Carnegie Review - Greyhound of a Girl, by Roddy Doyle


This book is all about the big stuff - life, death, and the growing up that goes on in between. It's about how mothers feel about daughters, and how about how they go on to feel about them, even when they grow up and have daughters of their own. 

Mary still kisses her parents goodnight, but knows one day she won't want to. She worries she will become just like her two brothers (now known as Dommo and Killer), who just grunt and laugh at nothing, but also look increasingly isolated and lonely.
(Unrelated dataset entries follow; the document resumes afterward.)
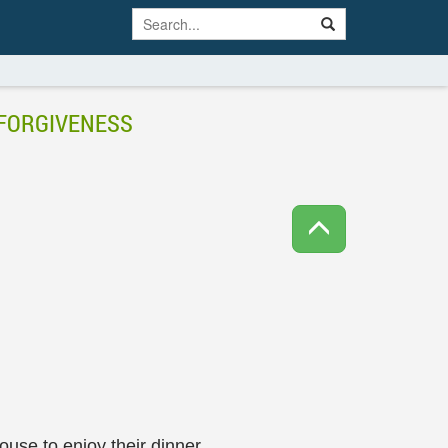
 FORGIVENESS
use to enjoy their dinner.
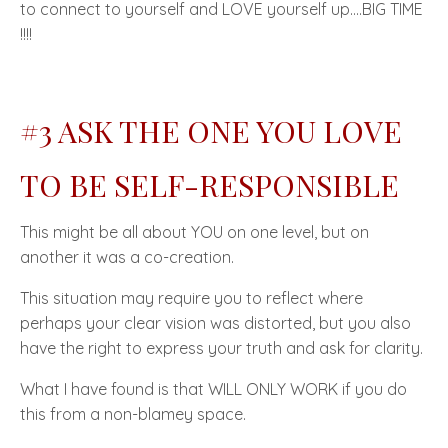
to
connect to yourself
and LOVE yourself up....
BIG TIME
!!!!
#3 ASK THE ONE YOU LOVE
TO BE
SELF-RESPONSIBLE
This might be all about YOU on one level, but on
another it was a co-creation.
This situation may require you to reflect where
perhaps your clear vision was distorted, but you also
have the right to express your truth and ask for clarity.
What I have found is that
WILL ONLY WORK
if you do
this from a
non-blamey space.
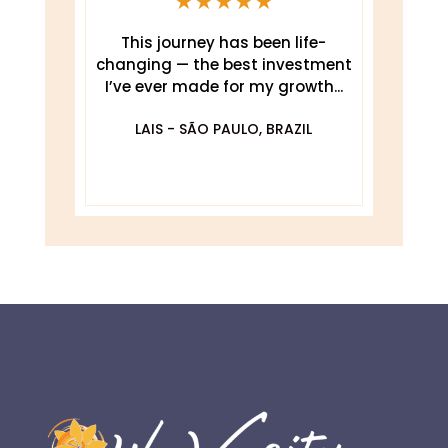
This journey has been life-
changing — the best investment
.
I’ve ever made for my growth...
De
O
LAIS - SÃO PAULO, BRAZIL
DA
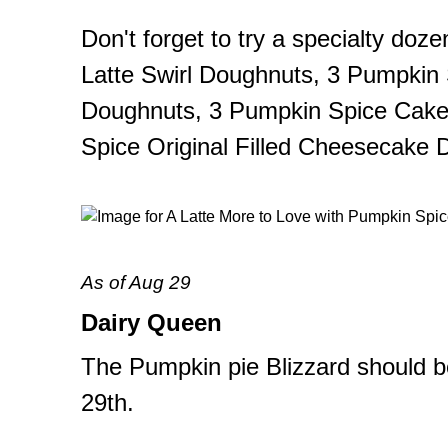
Don't forget to try a specialty do
Latte Swirl Doughnuts, 3 Pumpkin
Doughnuts, 3 Pumpkin Spice Cake
Spice Original Filled Cheesecake 
As of Aug 29
Dairy Queen
The Pumpkin pie Blizzard should 
29th.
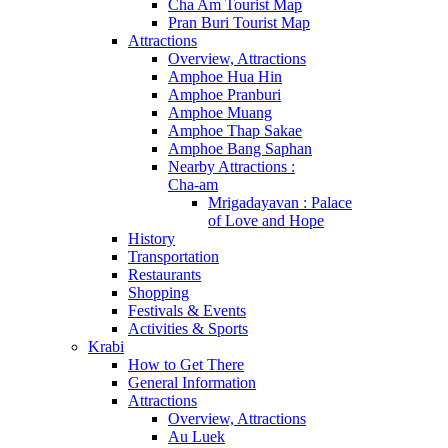
Cha Am Tourist Map
Pran Buri Tourist Map
Attractions
Overview, Attractions
Amphoe Hua Hin
Amphoe Pranburi
Amphoe Muang
Amphoe Thap Sakae
Amphoe Bang Saphan
Nearby Attractions :
Cha-am
Mrigadayavan : Palace
of Love and Hope
History
Transportation
Restaurants
Shopping
Festivals & Events
Activities & Sports
Krabi
How to Get There
General Information
Attractions
Overview, Attractions
Au Luek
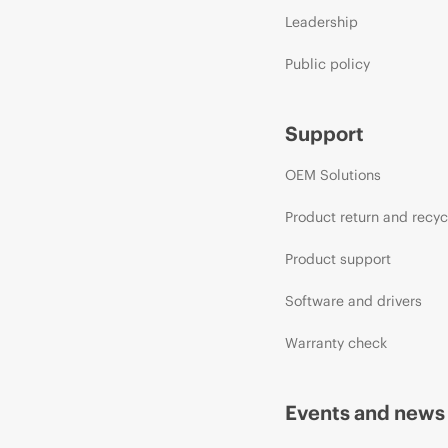
Leadership
Public policy
Support
OEM Solutions
Product return and recyc
Product support
Software and drivers
Warranty check
Events and news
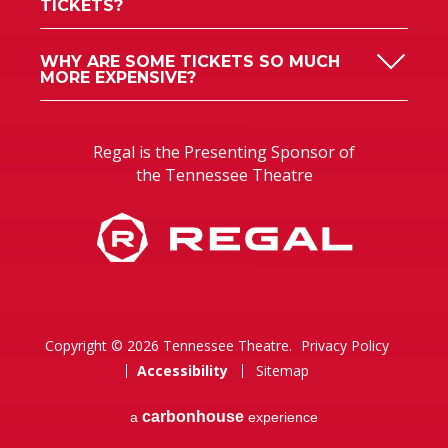
TICKETS?
WHY ARE SOME TICKETS SO MUCH
MORE EXPENSIVE?
Regal is the Presenting Sponsor of
the Tennessee Theatre
Copyright © 2026 Tennessee Theatre.
Privacy Policy
Accessibility
Sitemap
carbon
house
a
experience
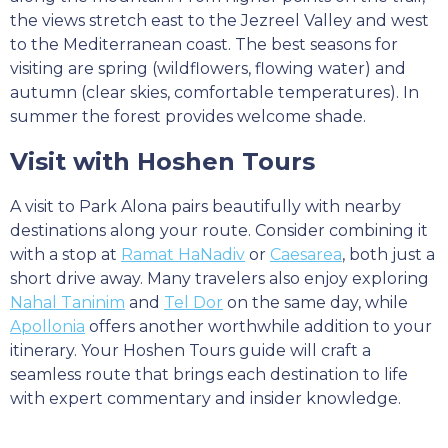
the views stretch east to the Jezreel Valley and west
to the Mediterranean coast. The best seasons for
visiting are spring (wildflowers, flowing water) and
autumn (clear skies, comfortable temperatures). In
summer the forest provides welcome shade.
Visit with Hoshen Tours
A visit to Park Alona pairs beautifully with nearby
destinations along your route. Consider combining it
with a stop at
Ramat HaNadiv
or
Caesarea
, both just a
short drive away. Many travelers also enjoy exploring
Nahal Taninim
and
Tel Dor
on the same day, while
Apollonia
offers another worthwhile addition to your
itinerary. Your Hoshen Tours guide will craft a
seamless route that brings each destination to life
with expert commentary and insider knowledge.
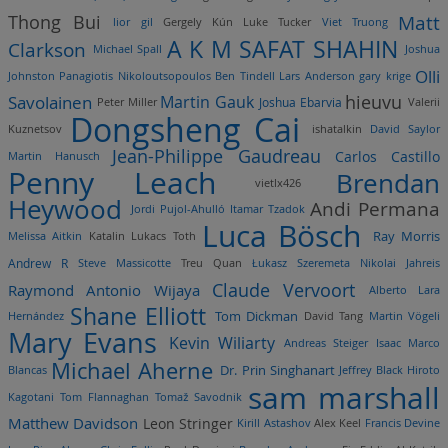
Matt
Thong Bui
lior gil
Gergely Kún
Luke Tucker
Viet Truong
A K M SAFAT SHAHIN
Clarkson
Michael Spall
Joshua
Olli
Johnston
Panagiotis Nikoloutsopoulos
Ben Tindell
Lars Anderson
gary krige
hieuvu
Savolainen
Martin Gauk
Joshua Ebarvia
Peter Miller
Valerii
Dongsheng Cai
Kuznetsov
ishatalkin
David Saylor
Jean-Philippe Gaudreau
Carlos Castillo
Martin Hanusch
Penny Leach
Brendan
vietlx426
Heywood
Andi Permana
Jordi Pujol-Ahulló
Itamar Tzadok
Luca Bösch
Ray Morris
Melissa Aitkin
Katalin Lukacs Toth
Andrew R
Steve Massicotte
Treu Quan
Łukasz Szeremeta
Nikolai Jahreis
Claude Vervoort
Raymond Antonio Wijaya
Alberto Lara
Shane Elliott
Tom Dickman
Hernández
David Tang
Martin Vögeli
Mary Evans
Kevin Wiliarty
Andreas Steiger
Isaac Marco
Michael Aherne
Dr. Prin Singhanart
Blancas
Jeffrey Black
Hiroto
sam marshall
Kagotani
Tom Flannaghan
Tomaž Savodnik
Matthew Davidson
Leon Stringer
Kirill Astashov
Alex Keel
Francis Devine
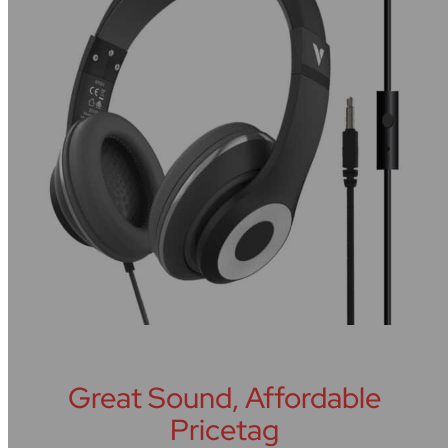
Great Sound, Affordable
Pricetag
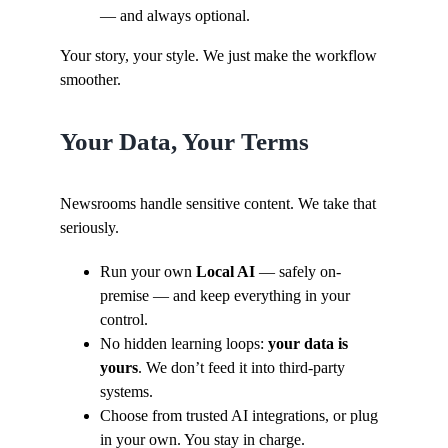
— and always optional.
Your story, your style. We just make the workflow
smoother.
Your Data, Your Terms
Newsrooms handle sensitive content. We take that
seriously.
Run your own
Local AI
— safely on-
premise — and keep everything in your
control.
No hidden learning loops:
your data is
yours
. We don’t feed it into third-party
systems.
Choose from trusted AI integrations, or plug
in your own. You stay in charge.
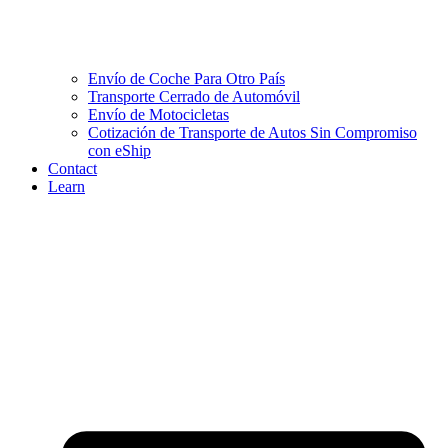
Envío de Coche Para Otro País
Transporte Cerrado de Automóvil
Envío de Motocicletas
Cotización de Transporte de Autos Sin Compromiso
con eShip
Contact
Learn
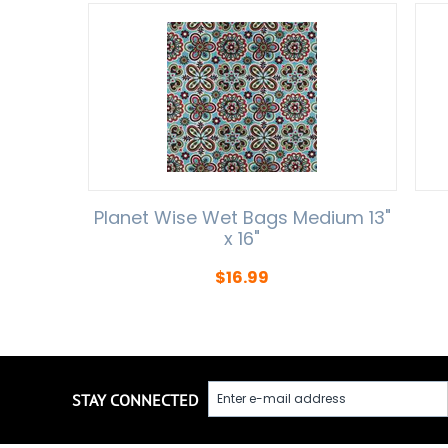
Planet Wise Wet Bags Medium 13"
x 16"
$
16.99
STAY CONNECTED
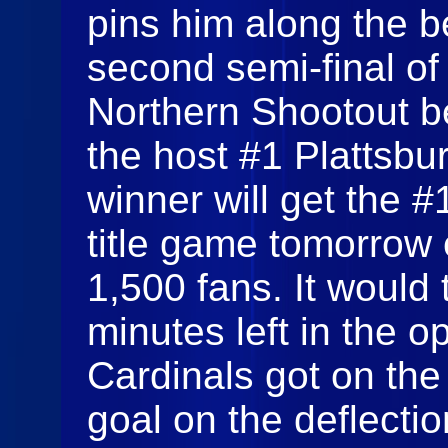
pins him along the b
second semi-final of
Northern Shootout b
the host #1 Plattsbu
winner will get the 
title game tomorrow e
1,500 fans. It would t
minutes left in the 
Cardinals got on th
goal on the deflecti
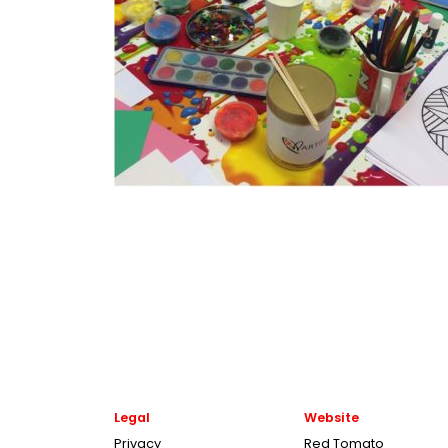
Legal
Website
Privacy
Red Tomato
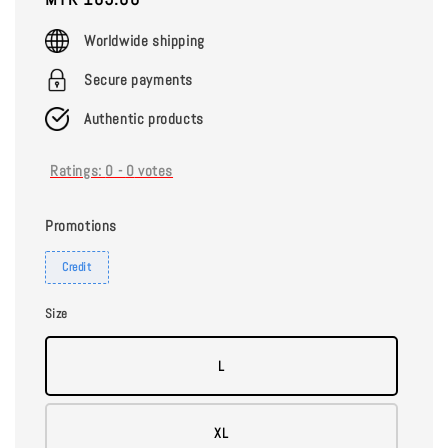
price
Worldwide shipping
Secure payments
Authentic products
Ratings:
0
-
0
votes
Promotions
Credit
Size
L
XL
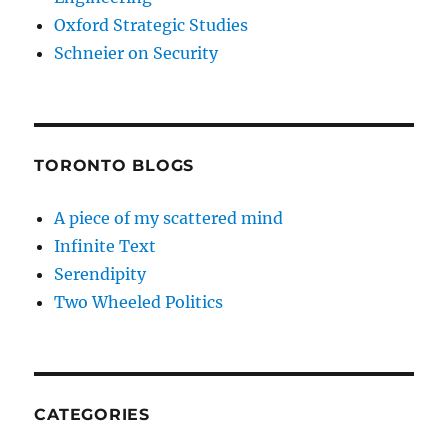
Oxford Strategic Studies
Schneier on Security
TORONTO BLOGS
A piece of my scattered mind
Infinite Text
Serendipity
Two Wheeled Politics
CATEGORIES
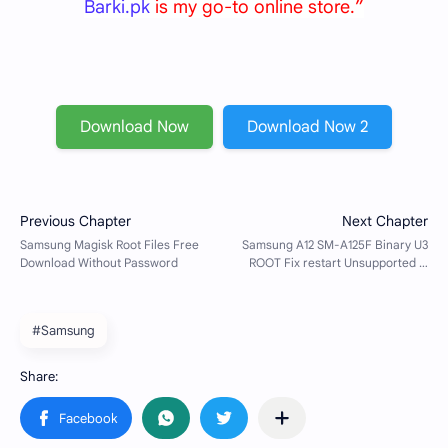
Barki.pk
is my go-to online store.”
Download Now
Download Now 2
#Samsung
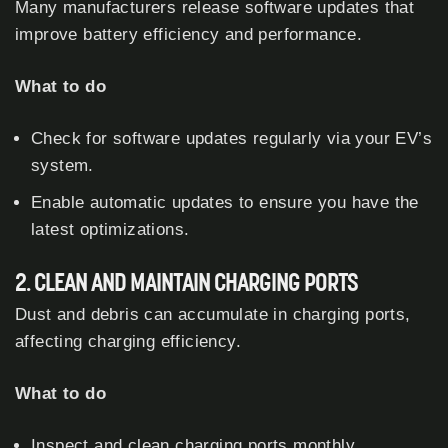
Many manufacturers release software updates that
improve battery efficiency and performance.
What to do
Check for software updates regularly via your EV’s
system.
Enable automatic updates to ensure you have the
latest optimizations.
2. CLEAN AND MAINTAIN CHARGING PORTS
Dust and debris can accumulate in charging ports,
affecting charging efficiency.
What to do
Inspect and clean charging ports monthly.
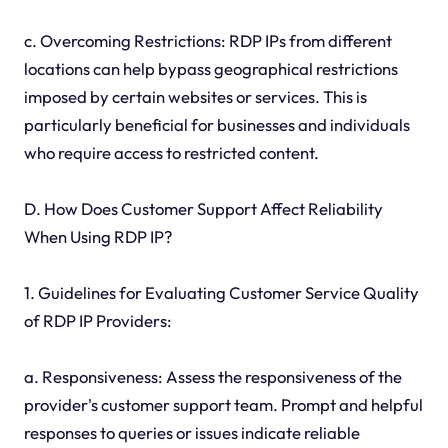
c. Overcoming Restrictions: RDP IPs from different
locations can help bypass geographical restrictions
imposed by certain websites or services. This is
particularly beneficial for businesses and individuals
who require access to restricted content.
D. How Does Customer Support Affect Reliability
When Using RDP IP?
1. Guidelines for Evaluating Customer Service Quality
of RDP IP Providers:
a. Responsiveness: Assess the responsiveness of the
provider's customer support team. Prompt and helpful
responses to queries or issues indicate reliable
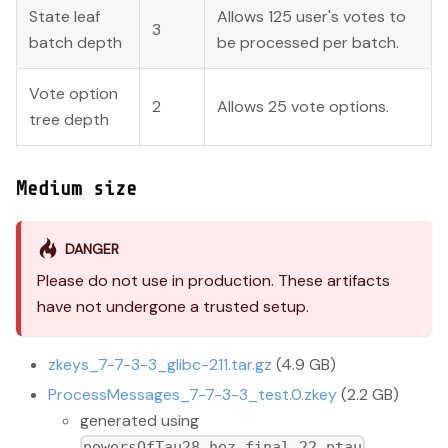
State leaf
Allows 125 user's votes to
3
batch depth
be processed per batch.
Vote option
2
Allows 25 vote options.
tree depth
Medium size
DANGER
Please do not use in production. These artifacts
have not undergone a trusted setup.
zkeys_7-7-3-3_glibc-211.tar.gz
(4.9 GB)
ProcessMessages_7-7-3-3_test.0.zkey
(2.2 GB)
generated using
powersOfTau28_hez_final_22.ptau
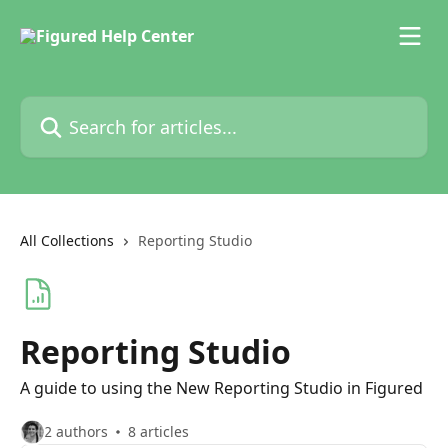
Skip to main content
Search for articles...
All Collections
Reporting Studio
Reporting Studio
A guide to using the New Reporting Studio in Figured
2 authors
8 articles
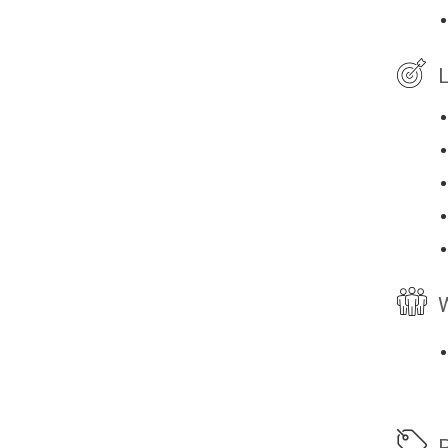
L
W
P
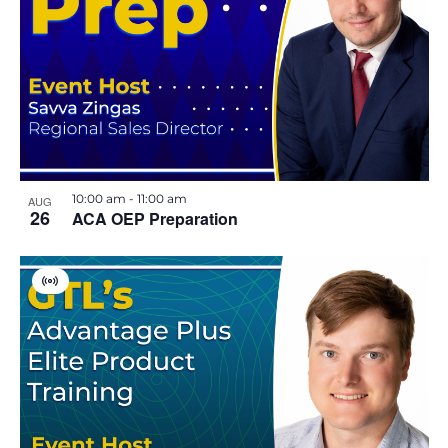
u
a
l
E
v
e
n
t
10:00 am
-
11:00 am
AUG
26
ACA OEP Preparation
V
i
r
t
u
a
l
E
v
e
n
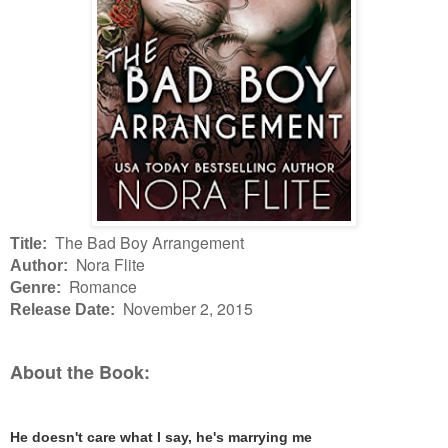
The Bad Boy Arrangement
Title:
Nora Flite
Author:
Romance
Genre:
November 2, 2015
Release Date:
About the Book:
He doesn't care what I say, he's marrying me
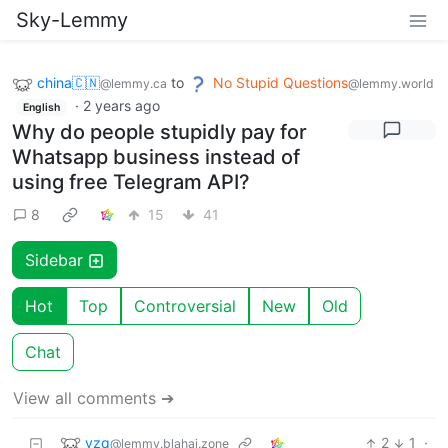
Sky-Lemmy
china🇨🇳
to
No Stupid Questions
@lemmy.ca
@lemmy.world
·
2 years ago
English
Why do people stupidly pay for
Whatsapp business instead of
using free Telegram API?
8
15
41
Sidebar
Hot
Top
Controversial
New
Old
Chat
View all comments ➔
vzq
2
1
·
@lemmy.blahaj.zone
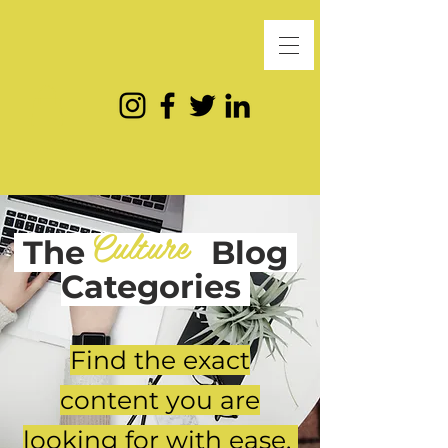
Culture
The
Blog
Categories
Find the exact
content you are
looking for with ease.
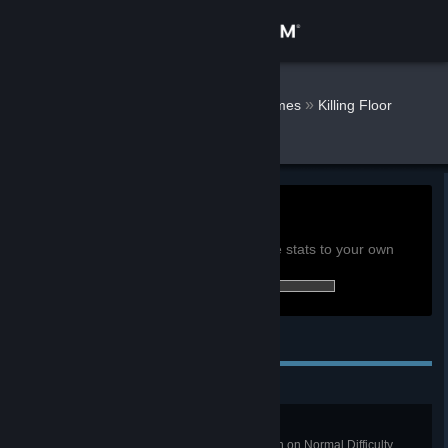
Sign in
Store
Alvaro Octal
»
»
Games
Killing Floor
Stats
Community
About
0h
Playtime past 2 weeks:
View global achievement stats
Support
You must be logged in to compare these stats to your own
61 of 285 (21%) achievements earned:
Change language
Personal Achievements
Get the Steam Mobile App
View desktop website
Pub Crawl
Win a Long Game on West London on Normal Difficulty.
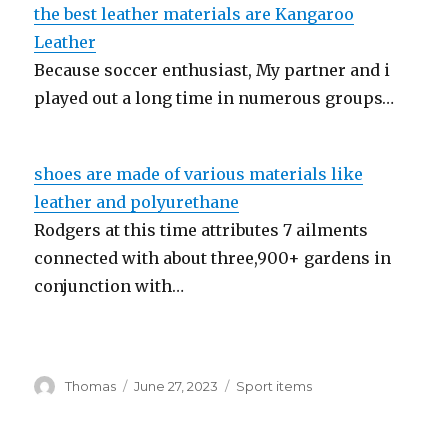
the best leather materials are Kangaroo
Leather
Because soccer enthusiast, My partner and i
played out a long time in numerous groups…
shoes are made of various materials like
leather and polyurethane
Rodgers at this time attributes 7 ailments
connected with about three,900+ gardens in
conjunction with…
Author
Thomas
Posted
June 27, 2023
Categories
Sport items
on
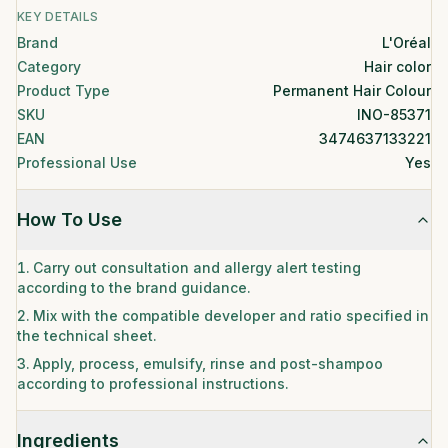
KEY DETAILS
Brand
L'Oréal
Category
Hair color
Product Type
Permanent Hair Colour
SKU
INO-85371
EAN
3474637133221
Professional Use
Yes
How To Use
Carry out consultation and allergy alert testing
according to the brand guidance.
Mix with the compatible developer and ratio specified in
the technical sheet.
Apply, process, emulsify, rinse and post-shampoo
according to professional instructions.
Ingredients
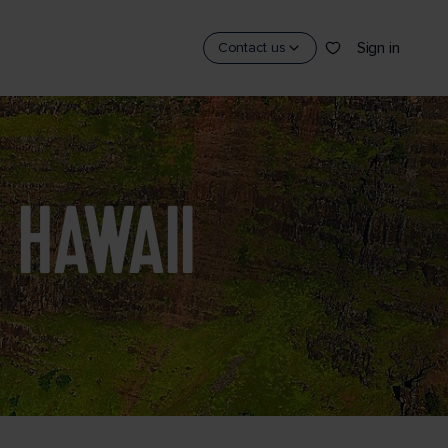
Sign in
Contact us
 HAWAII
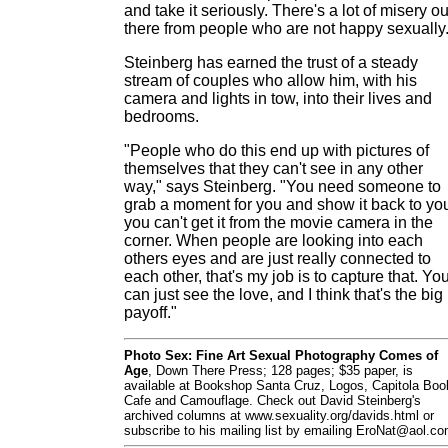
and take it seriously. There's a lot of misery ou
there from people who are not happy sexually.
Steinberg has earned the trust of a steady
stream of couples who allow him, with his
camera and lights in tow, into their lives and
bedrooms.
"People who do this end up with pictures of
themselves that they can't see in any other
way," says Steinberg. "You need someone to
grab a moment for you and show it back to yo
you can't get it from the movie camera in the
corner. When people are looking into each
others eyes and are just really connected to
each other, that's my job is to capture that. Yo
can just see the love, and I think that's the big
payoff."
Photo Sex: Fine Art Sexual Photography Comes of
Age
, Down There Press; 128 pages; $35 paper, is
available at Bookshop Santa Cruz, Logos, Capitola Boo
Cafe and Camouflage. Check out David Steinberg's
archived columns at www.sexuality.org/davids.html or
subscribe to his mailing list by emailing EroNat@aol.co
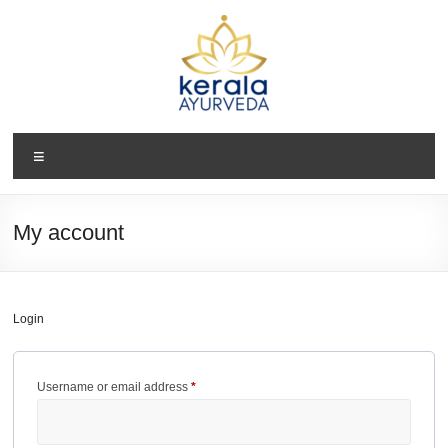
Skip
to
content
Kerala
Menu
Ayurveda
USA
My account
Ayurvedic
Wellness
Center
Login
Required
Username or email address
*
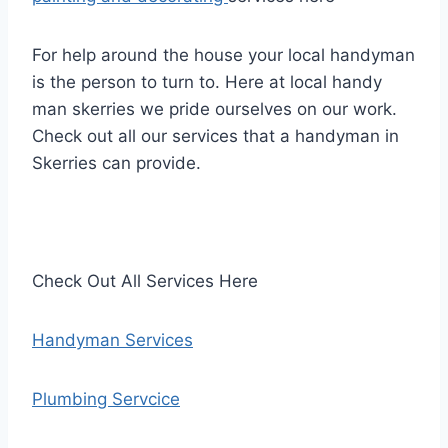
For help around the house your local handyman
is the person to turn to. Here at local handy
man skerries we pride ourselves on our work.
Check out all our services that a handyman in
Skerries can provide.
Check Out All Services Here
Handyman Services
Plumbing Servcice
But all the family activity is centred on hospital visits and the fact that Mary's grandmother is dying. That's difficult enough for the family to deal with, but they also have to cope with the fact that the ghost of Mary's great-grandmother has chosen this moment to appear on the scene - with questions about fridges and marvelling at tea bags - and wanting to visit the hospital.

It's a short book, but packs a lot in, including the four different voices of the four generations of women, showing how each successive generation flows on from the previous one.

Roddy Doyle handles the action without it becoming either heartbreaking or sentimental, but in fact is both a funny and beautiful read.


A perfectly formed read that gives a subtle message that death is just a normal part of the cycle of life.

And children quite like reading about the big stuff.






For a chance to win some of the shortlisted books, enter our Carnegie Giveaway! Just e-mail SpaceOnTheBookshelf@yahoo.com  with your name and address, and 'Carnegie' in the header.

Friday, 17 May 2013

Carnegie Shortlist Review – A Boy and a Bear in a Boat – Dave Shelton


Here at Space on the bookshelf we are very excited about the mounting buzz surrounding The Clip Carnegie shortlist. With less than five weeks until the announcement of the winner on the 19th June, we are reviewing each of the shortlisted books, and in many cases featuring a mini-interview with the author. As if that wasn't enough we have a great Carnegie giveaway too! 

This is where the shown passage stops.